The holidays are all warm memories now, unless you have an extra tin of those special Christmas cookies hidden on the top shelf in the pantry. The cold winds and blowing snow will dominate the weather for the next few months in the colder states, but have no fear, the snow crocuses will poke their dainty heads up to grab some warm rays of late March sunshine. Those seed catalogues which come in the mail will help you think of warm weather for sure. Your New Year’s resolutions should still be on your front page, and I hope everyone is able to stay the course.
In the November issue of The Microbibliophile we talked about the future of collecting and miniature books from a few different perspectives including expanding our outreach into the world of children and young collectors. Everyone seems to recognize that "collecting" is something that has appealed mostly to those who are members of the traditional and Baby Boomer generations. This is certainly a good thing because that identifies a very abundant source of teachers and facilitators for all of the generation X, Y, and Z readers.
The problem resides in just what is the best way to help people enjoy and understand the value of printed books in a digital world flooded with information. During 2017, I will continue this journey to teach and facilitate young bibliophiles. I am mapping out my plans to "overhaul" The Microbibliophile web page to expand our digital presence with a host of offerings. I can certainly use your help, as everyone knows the best things in life are joint efforts, and as they say in the world of project management "plan to plan or plan to fail."
Additionally, Plum Park Press has provided two exciting new titles and there are two titles from Bo Press and an example of a "blank book" from Booksby Press.
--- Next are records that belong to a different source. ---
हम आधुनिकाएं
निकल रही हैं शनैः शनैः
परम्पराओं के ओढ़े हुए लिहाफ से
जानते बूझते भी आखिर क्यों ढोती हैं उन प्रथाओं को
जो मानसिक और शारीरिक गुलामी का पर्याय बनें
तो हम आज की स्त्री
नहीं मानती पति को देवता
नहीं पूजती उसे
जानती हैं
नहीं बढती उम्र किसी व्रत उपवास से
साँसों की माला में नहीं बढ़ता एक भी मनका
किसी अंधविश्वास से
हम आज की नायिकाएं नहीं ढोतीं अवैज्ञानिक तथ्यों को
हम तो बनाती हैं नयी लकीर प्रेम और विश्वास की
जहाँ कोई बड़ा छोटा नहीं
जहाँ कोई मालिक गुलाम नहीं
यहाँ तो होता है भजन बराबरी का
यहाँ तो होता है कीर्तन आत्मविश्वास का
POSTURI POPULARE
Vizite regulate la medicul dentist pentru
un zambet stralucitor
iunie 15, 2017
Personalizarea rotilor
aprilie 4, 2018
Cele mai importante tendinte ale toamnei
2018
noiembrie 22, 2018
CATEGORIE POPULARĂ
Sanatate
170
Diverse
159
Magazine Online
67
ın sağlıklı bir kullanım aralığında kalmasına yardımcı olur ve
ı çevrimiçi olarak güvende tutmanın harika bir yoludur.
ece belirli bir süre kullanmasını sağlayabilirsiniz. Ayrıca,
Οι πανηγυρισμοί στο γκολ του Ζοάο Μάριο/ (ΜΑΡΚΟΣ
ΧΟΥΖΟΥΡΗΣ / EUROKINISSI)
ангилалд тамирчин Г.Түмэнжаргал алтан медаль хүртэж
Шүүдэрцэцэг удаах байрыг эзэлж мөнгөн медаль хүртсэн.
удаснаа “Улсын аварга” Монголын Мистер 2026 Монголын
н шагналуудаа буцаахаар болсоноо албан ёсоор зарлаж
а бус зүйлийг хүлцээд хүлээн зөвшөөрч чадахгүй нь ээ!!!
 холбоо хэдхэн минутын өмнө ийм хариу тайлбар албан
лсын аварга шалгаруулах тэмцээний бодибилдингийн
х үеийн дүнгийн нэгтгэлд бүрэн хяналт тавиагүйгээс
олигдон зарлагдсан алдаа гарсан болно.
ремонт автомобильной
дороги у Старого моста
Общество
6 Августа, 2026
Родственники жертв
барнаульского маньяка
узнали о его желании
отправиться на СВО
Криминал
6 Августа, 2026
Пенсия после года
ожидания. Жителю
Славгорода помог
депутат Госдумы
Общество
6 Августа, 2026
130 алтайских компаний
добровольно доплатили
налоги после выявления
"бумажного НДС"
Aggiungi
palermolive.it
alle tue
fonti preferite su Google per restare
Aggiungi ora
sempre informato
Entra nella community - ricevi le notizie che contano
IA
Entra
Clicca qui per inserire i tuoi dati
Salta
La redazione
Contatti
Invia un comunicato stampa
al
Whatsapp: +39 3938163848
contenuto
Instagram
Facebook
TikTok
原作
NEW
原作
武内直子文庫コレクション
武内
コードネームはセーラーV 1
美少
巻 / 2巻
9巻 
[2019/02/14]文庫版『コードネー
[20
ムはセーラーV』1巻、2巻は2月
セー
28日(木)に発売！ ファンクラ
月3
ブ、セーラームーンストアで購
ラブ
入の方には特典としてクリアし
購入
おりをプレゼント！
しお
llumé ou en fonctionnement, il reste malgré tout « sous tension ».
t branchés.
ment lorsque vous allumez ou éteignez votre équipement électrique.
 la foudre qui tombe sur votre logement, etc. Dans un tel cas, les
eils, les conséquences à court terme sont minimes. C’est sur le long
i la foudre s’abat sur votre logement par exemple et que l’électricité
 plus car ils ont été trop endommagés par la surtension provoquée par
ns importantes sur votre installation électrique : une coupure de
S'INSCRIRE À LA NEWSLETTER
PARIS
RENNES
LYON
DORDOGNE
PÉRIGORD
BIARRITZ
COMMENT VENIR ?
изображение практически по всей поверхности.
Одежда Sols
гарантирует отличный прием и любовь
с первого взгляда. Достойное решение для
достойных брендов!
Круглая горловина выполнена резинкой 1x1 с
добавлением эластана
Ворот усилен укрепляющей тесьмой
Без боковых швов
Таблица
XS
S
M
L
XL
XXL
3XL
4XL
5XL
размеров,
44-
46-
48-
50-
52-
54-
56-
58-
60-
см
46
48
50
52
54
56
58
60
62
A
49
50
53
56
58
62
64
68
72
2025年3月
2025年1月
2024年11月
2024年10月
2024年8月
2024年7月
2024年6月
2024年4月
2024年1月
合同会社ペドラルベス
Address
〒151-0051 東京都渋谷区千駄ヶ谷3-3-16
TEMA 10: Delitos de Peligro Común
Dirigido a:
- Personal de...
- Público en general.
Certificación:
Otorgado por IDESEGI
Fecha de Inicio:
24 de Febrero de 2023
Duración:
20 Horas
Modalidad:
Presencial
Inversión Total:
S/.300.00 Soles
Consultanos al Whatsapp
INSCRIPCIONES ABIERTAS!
Nina Mazzo continues her journey through the LXIVMOS and "Books That Went To War." Sherry Mayo shares with us a story about the joy of working with children. Todd Sommerfeld reports on a few items "Not In Bradbury," Mr. Robert Hanson takes us into the kitchen with cooking books, and Joan Knoertzer has provided some after dinner reading with Freddy Ferret. Then there is an article about the "Heinz 57." Read on!
Please share The Microbibliophile with a friend. We all like to share and talk about miniature books, they are our passion. Diversity is the key to success for both our readers as well as our contributors. It brings me, a warm smile when I open a message from a reader and their message is "WOW, so many different articles and so many contributors." Who can foresee what sparkle can shine forth from your eyes with the turning of each page. Keep those ideas and thoughts coming; they are like a wheelbarrow full of fresh fruits and vegetables, good for the body and soul. Please look through your bookshelves, there most certainly is a story there that you will want to share or a subject to be researched. Thank you for the opportunity to bring The Microbibliophile into your home and life. The job of editor is certainly a learning experience and a labor of love. Thank you!